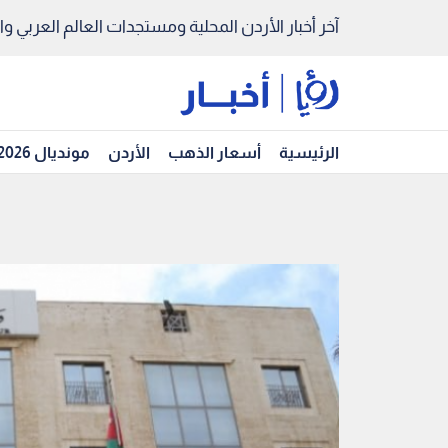
آخر أخبار الأردن المحلية ومستجدات العالم العربي والد
الرئيسية
أسعار الذهب
الأردن
مونديال 2026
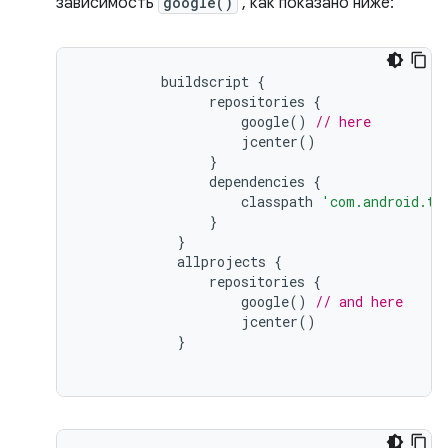
зависимость
google()
, как показано ниже:
buildscript
{
repositories
{
google
()
// here
jcenter
()
}
dependencies
{
classpath
'com.android.to
}
}
allprojects
{
repositories
{
google
()
// and here
jcenter
()
}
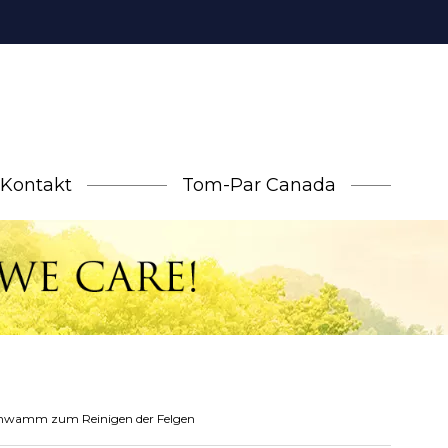
Kontakt
Tom-Par Canada
chwamm zum Reinigen der Felgen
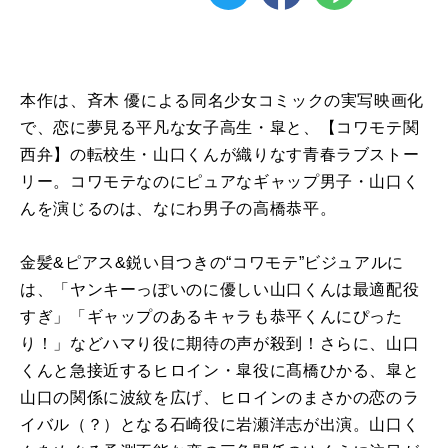
本作は、斉木 優による同名少女コミックの実写映画化
で、恋に夢見る平凡な女子高生・皐と、【コワモテ関
西弁】の転校生・山口くんが織りなす青春ラブストー
リー。コワモテなのにピュアなギャップ男子・山口く
んを演じるのは、なにわ男子の高橋恭平。
金髪&ピアス&鋭い目つきの“コワモテ”ビジュアルに
は、「ヤンキーっぽいのに優しい山口くんは最適配役
すぎ」「ギャップのあるキャラも恭平くんにぴった
り！」などハマり役に期待の声が殺到！さらに、山口
くんと急接近するヒロイン・皐役に髙橋ひかる、皐と
山口の関係に波紋を広げ、ヒロインのまさかの恋のラ
イバル（？）となる石崎役に岩瀬洋志が出演。山口く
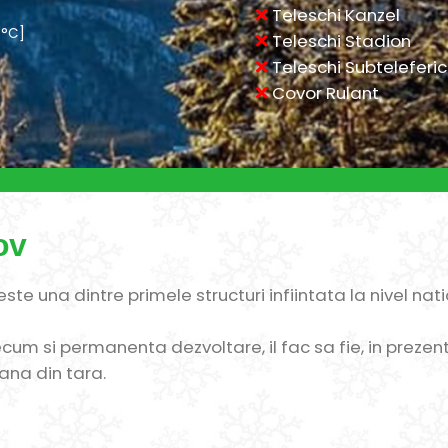
Teleschi Kanzel
 °C]
Teleschi Stadion
Teleschi Subteleferic
Covor Rulant
ov
ste una dintre primele structuri infiintata la nivel nati
cum si permanenta dezvoltare, il fac sa fie, in prezent
ana din tara.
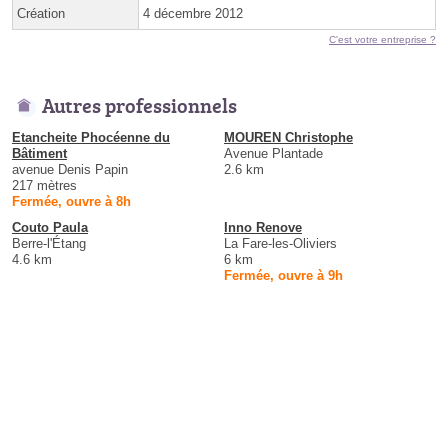
Création
4 décembre 2012
C'est votre entreprise ?
Autres professionnels
Etancheite Phocéenne du
MOUREN Christophe
Bâtiment
Avenue Plantade
avenue Denis Papin
2.6 km
217 mètres
Fermée, ouvre à 8h
Couto Paula
Inno Renove
Berre-l'Étang
La Fare-les-Oliviers
4.6 km
6 km
Fermée, ouvre à 9h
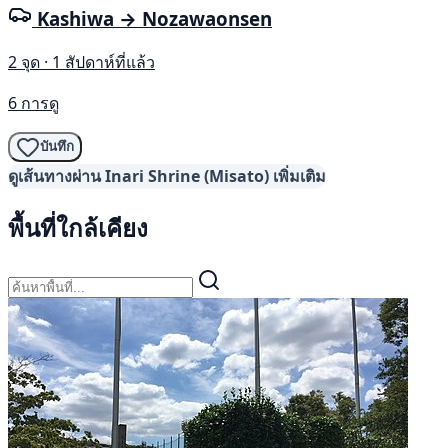
Kashiwa → Nozawaonsen
2 จุด · 1 สัปดาห์ที่แล้ว
6 การดู
บันทึก
ดูเส้นทางผ่าน Inari Shrine (Misato) เพิ่มเติม
พื้นที่ใกล้เคียง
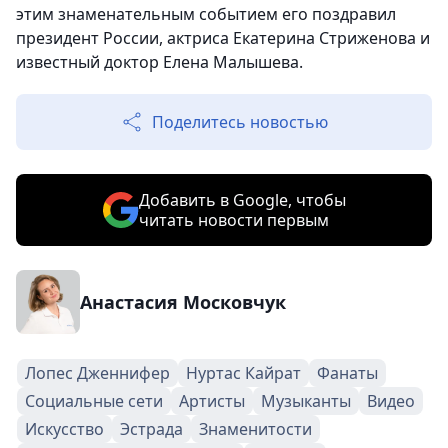
этим знаменательным событием его поздравил
президент России, актриса Екатерина Стриженова и
известный доктор Елена Малышева.
Поделитесь новостью
Добавить в Google, чтобы
читать новости первым
Анастасия Московчук
Лопес Дженнифер
Нуртас Кайрат
Фанаты
Социальные сети
Артисты
Музыканты
Видео
Искусство
Эстрада
Знаменитости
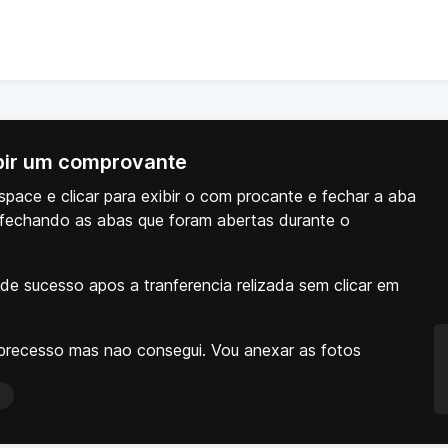
ibir um comprovante
space e clicar para exibir o com procante e fechar a aba
 fechando as abas que foram abertas durante o
 de sucesso apos a tranferencia relizada sem clicar em
precesso mas nao consegui. Vou anexar as fotos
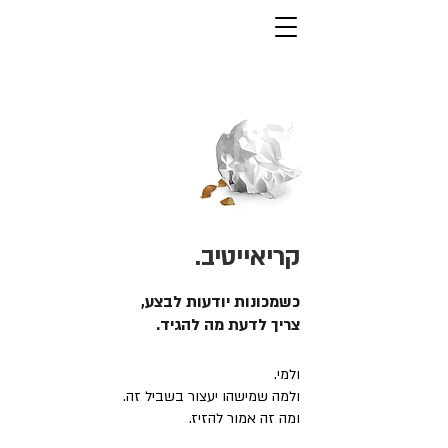
קריאייטיב.
כשמכונות יודעות לבצע,
צריך לדעת מה להגיד.
ולמי.
ולמה שמישהו יעצור בשביל זה.
ומה זה אמור להזיז.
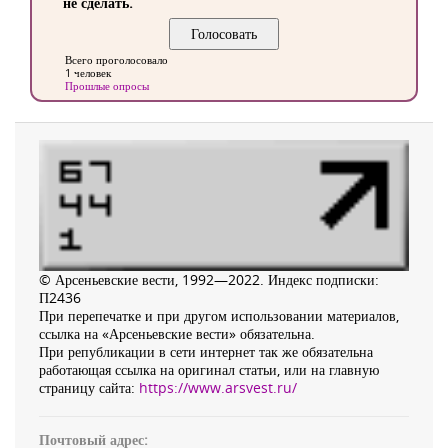
не сделать.
Всего проголосовало
1 человек
Прошлые опросы
© Арсеньевские вести, 1992—2022. Индекс подписки:
П2436
При перепечатке и при другом использовании материалов,
ссылка на «Арсеньевские вести» обязательна.
При републикации в сети интернет так же обязательна
работающая ссылка на оригинал статьи, или на главную
страницу сайта:
https://www.arsvest.ru/
Почтовый адрес:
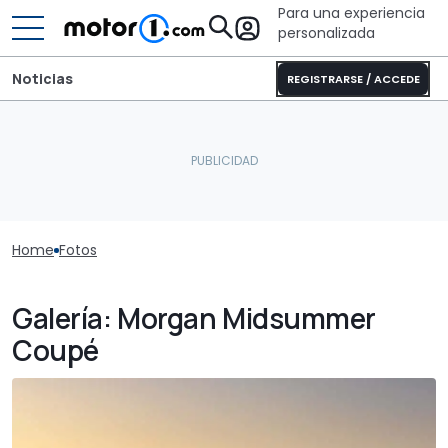
Para una experiencia
personalizada
Noticias
REGISTRARSE / ACCEDE
Home
Fotos
Galería: Morgan Midsummer
Coupé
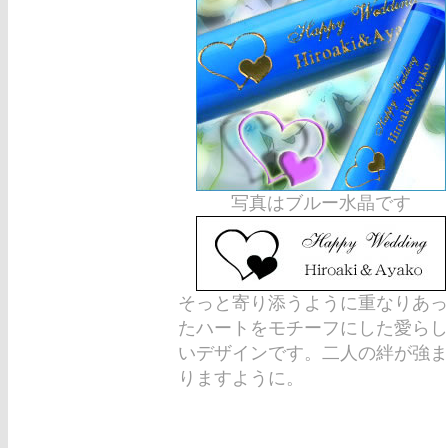
写真はブルー水晶です
そっと寄り添うように重なりあっ
たハートをモチーフにした愛らし
いデザインです。二人の絆が強ま
りますように。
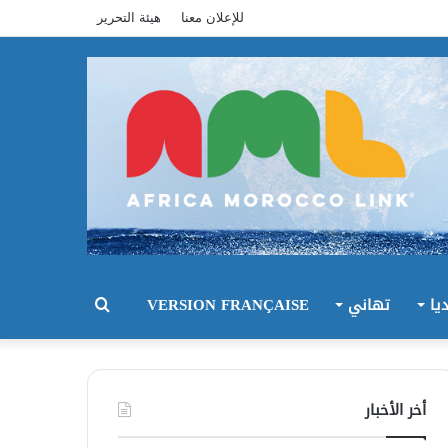
للإعلان معنا
هيئة التحرير
يا
تهاني
VERSION FRANÇAISE
بحث
عن
أخر الأخبار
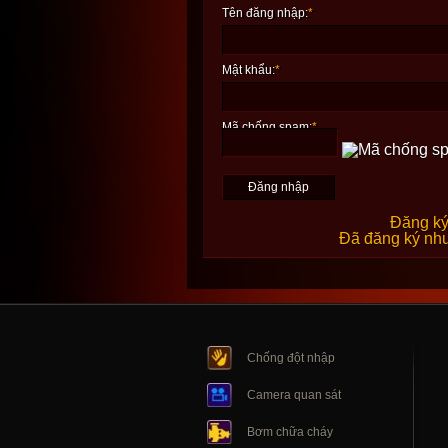
Tên đăng nhập:
*
Mật khẩu:
*
Mã chống spam:
*
Đăng ký
Đã đăng ký như
Chống đột nhập
Camera quan sát
Bơm chữa cháy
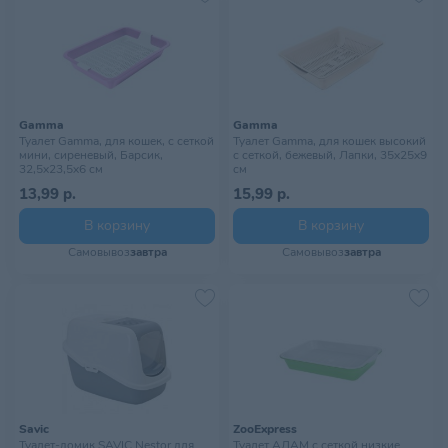
Gamma
Gamma
Туалет Gamma, для кошек, c сеткой
Туалет Gamma, для кошек высокий
мини, сиреневый, Барсик,
с сеткой, бежевый, Лапки, 35х25х9
32,5х23,5х6 см
см
13,99 р.
15,99 р.
В корзину
В корзину
Самовывоз
завтра
Самовывоз
завтра
Savic
ZooExpress
Туалет-домик SAVIC Nestor для
Туалет АДАМ с сеткой низкие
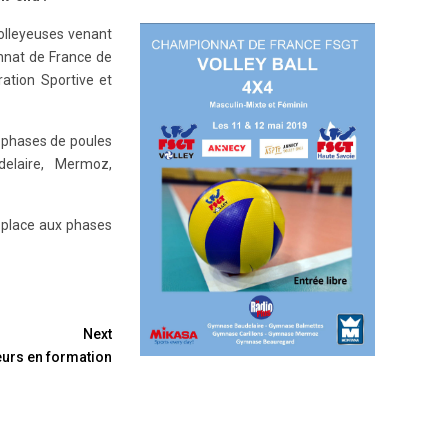
volleyeuses venant
onnat de France de
ration Sportive et
s phases de poules
elaire, Mermoz,
place aux phases
Next
eurs en formation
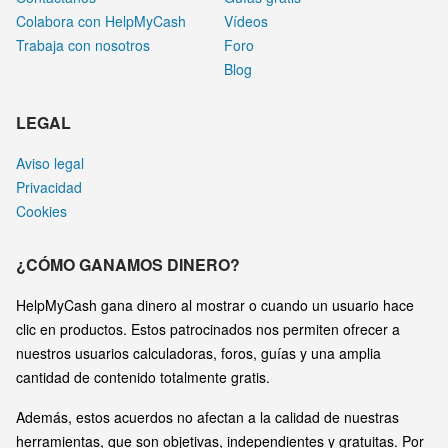
Colabora con HelpMyCash
Vídeos
Trabaja con nosotros
Foro
Blog
LEGAL
Aviso legal
Privacidad
Cookies
¿CÓMO GANAMOS DINERO?
HelpMyCash gana dinero al mostrar o cuando un usuario hace
clic en productos. Estos patrocinados nos permiten ofrecer a
nuestros usuarios calculadoras, foros, guías y una amplia
cantidad de contenido totalmente gratis.
Además, estos acuerdos no afectan a la calidad de nuestras
herramientas, que son objetivas, independientes y gratuitas. Por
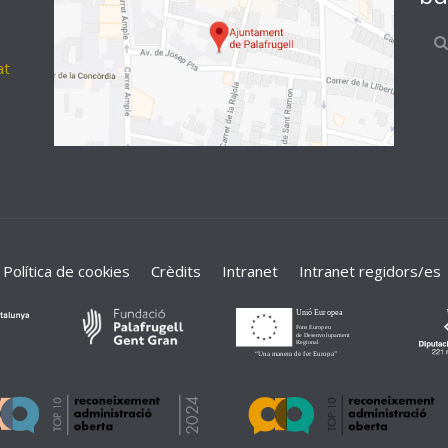
at
Política de cookies
Crèdits
Intranet
Intranet regidors/es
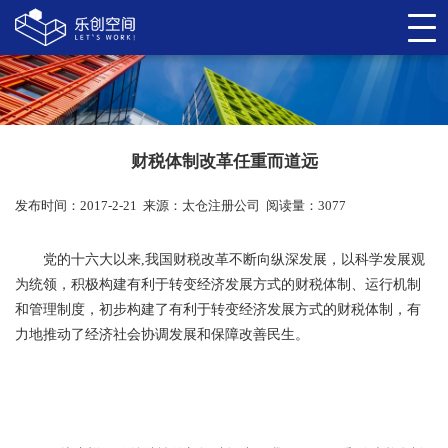
财税体制改革任重而道远
发布时间：2017-2-21
来源：
太仓注册公司
阅读量：3077
党的十六大以来,我国财税改革不断向纵深发展，以科学发展观
为统领，积极构建有利于转变经济发展方式的财税体制、运行机制
和管理制度，初步构建了有利于转变经济发展方式的财税体制，有
力地推动了经济社会协调发展和保障改善民生。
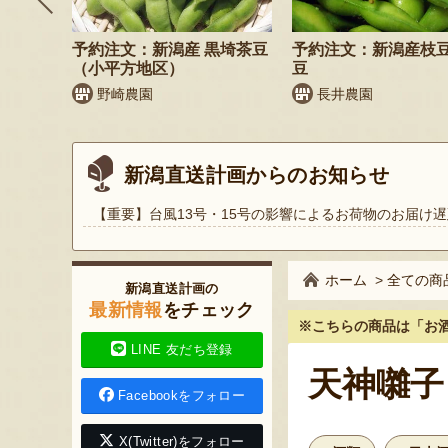
納税可
枝豆・茶
予約注文：新潟産 黒埼茶豆
予約注文：新潟産枝
（小平方地区）
豆
野崎農園
長井農園
新潟直送計画からのお知らせ
【重要】台風13号・15号の影響によるお荷物のお届け遅
ホーム
>
全ての商
新潟直送計画の
最新情報
をチェック
※こちらの商品は
「お
LINE 友だち登録
天神囃子
Facebookをフォロー
X(Twitter)をフォロー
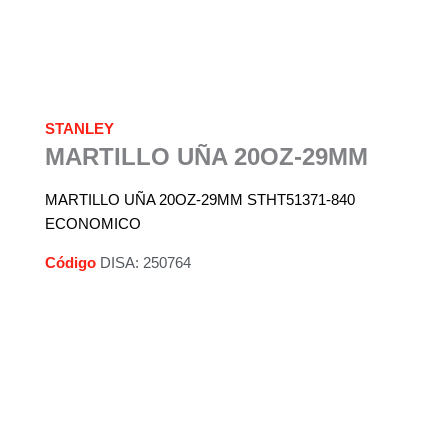
STANLEY
MARTILLO UÑA 20OZ-29MM
MARTILLO UÑA 20OZ-29MM STHT51371-840
ECONOMICO
Código
DISA: 250764
Descripción
Información adicional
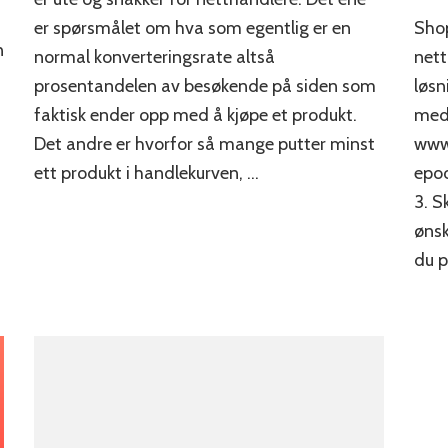
så
er spørsmålet om hva som egentlig er en
Shop
mange
n
normal konverteringsrate altså
nett
som
IKKE
prosentandelen av besøkende på siden som
løsn
kjøper
faktisk ender opp med å kjøpe et produkt.
med.
i
nettbutikken
Det andre er hvorfor så mange putter minst
www.
din?
ett produkt i handlekurven, …
epoo
3. S
ønsk
du 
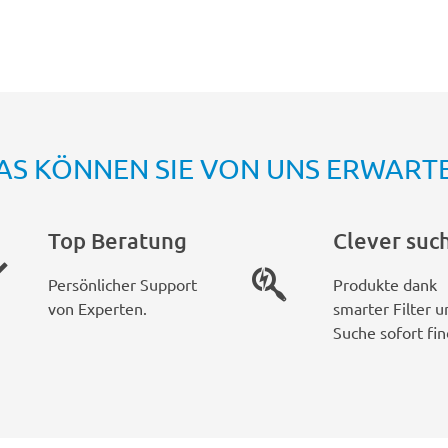
AS KÖNNEN SIE VON UNS ERWART
Top Beratung
Clever suc
Persönlicher Support
Produkte dank
von Experten.
smarter Filter u
Suche sofort fin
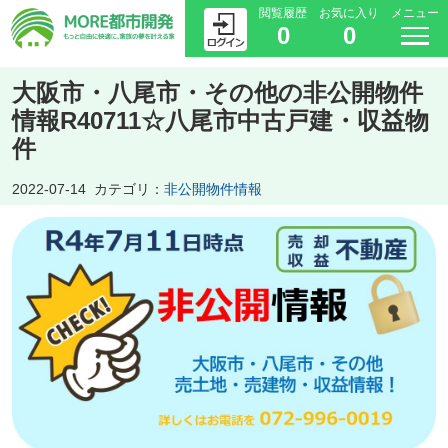
閲覧履歴
お気に入り
メニュー
0
0
大阪市・八尾市・その他の非公開物件
情報R40711☆八尾市中古戸建・収益物
件
2022-07-14
カテゴリ：
非公開物件情報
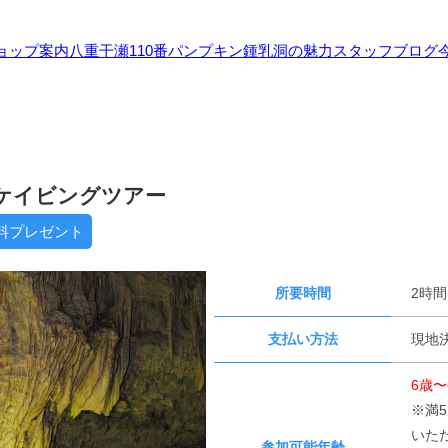
ョップ案内
八重干瀬110番
パンプキン鍾乳洞の魅力
スタッフブログ
ケイビングツアー
料プレゼント
所要時間
2時間
支払い方法
現地決
6歳〜
※満
いた
参加可能年齢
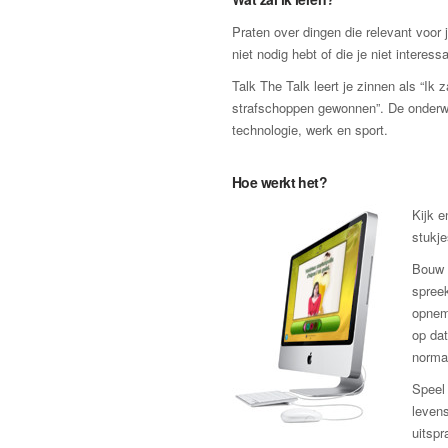
Praten over dingen die relevant voor j
niet nodig hebt of die je niet interessa
Talk The Talk leert je zinnen als “Ik 
strafschoppen gewonnen”. De onderwer
technologie, werk en sport.
Hoe werkt het?
Kijk e
stukje
Bouw 
spreek
opnem
op dat
norma
Speel 
levens
uitspr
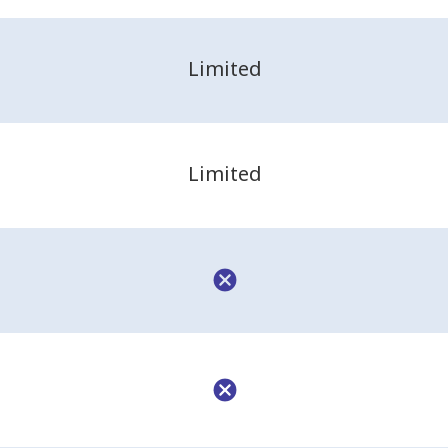
Limited
Limited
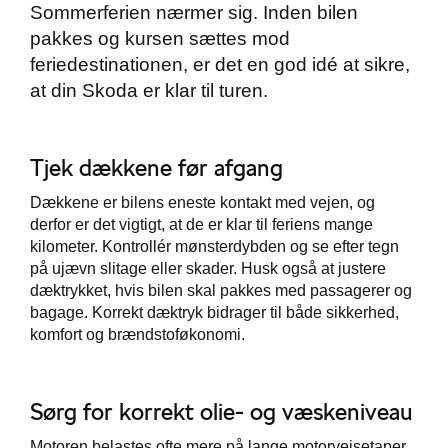
Sommerferien nærmer sig. Inden bilen
pakkes og kursen sættes mod
feriedestinationen, er det en god idé at sikre,
at din Skoda er klar til turen.
Škoda Danmarks
Tjek dækkene før afgang
Dækkene er bilens eneste kontakt med vejen, og
derfor er det vigtigt, at de er klar til feriens mange
kilometer. Kontrollér mønsterdybden og se efter tegn
på ujævn slitage eller skader. Husk også at justere
dæktrykket, hvis bilen skal pakkes med passagerer og
bagage. Korrekt dæktryk bidrager til både sikkerhed,
komfort og brændstoføkonomi.
Sørg for korrekt olie- og væskeniveau
Motoren belastes ofte mere på lange motorvejsetaper,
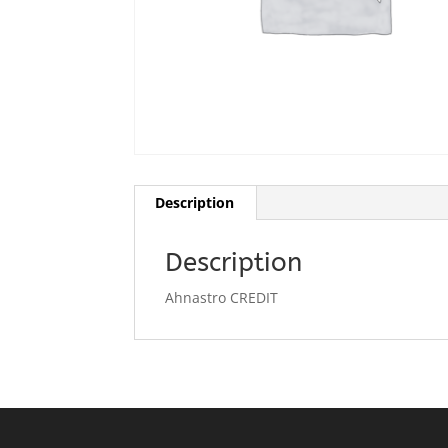
Description
Description
Ahnastro CREDIT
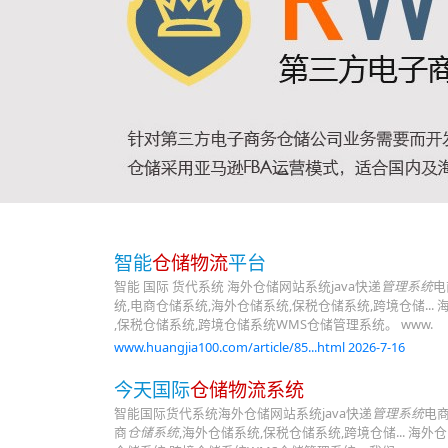
智能
仓储物流
平台
智能 国际 货代系统 海外仓储网站系统java快递
管理系统
电
统,电商仓储系统,海外仓储系统,保税仓储系统,跨境仓储..
,保税仓储系统,跨境仓储系统WMS仓储管理系统。 www.
www.huangjia100.com/article/85...html 2026-7-16
今天国际
仓储物流系统
智能国际货代系统海外仓储网站系统java快递
管理系统
电
商
仓储系统
,海外仓储系统,保税仓储系统,跨境仓储...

▶ **ASSIGNED TASK**
Once the line containing "chwamm zum Reinigen der Felgen" has been copied, stop; everything from the first line of the data up to it must be copied exactly, without pictures.

▶ **PROBLEM SOLUTION**
آخر أخبار الأردن المحلية ومستجدات العالم العربي والد
الرئيسية
أسعار الذهب
الأردن
مونديال 2026
зависимость
google()
, как показано ниже:
buildscript
{
repositories
{
google
()
// here
jcenter
()
}
dependencies
{
classpath
'com.android.to
}
}
allprojects
{
repositories
{
google
()
// and here
jcenter
()
}
Kontakt
Tom-Par Canada
chwamm zum Reinigen der Felgen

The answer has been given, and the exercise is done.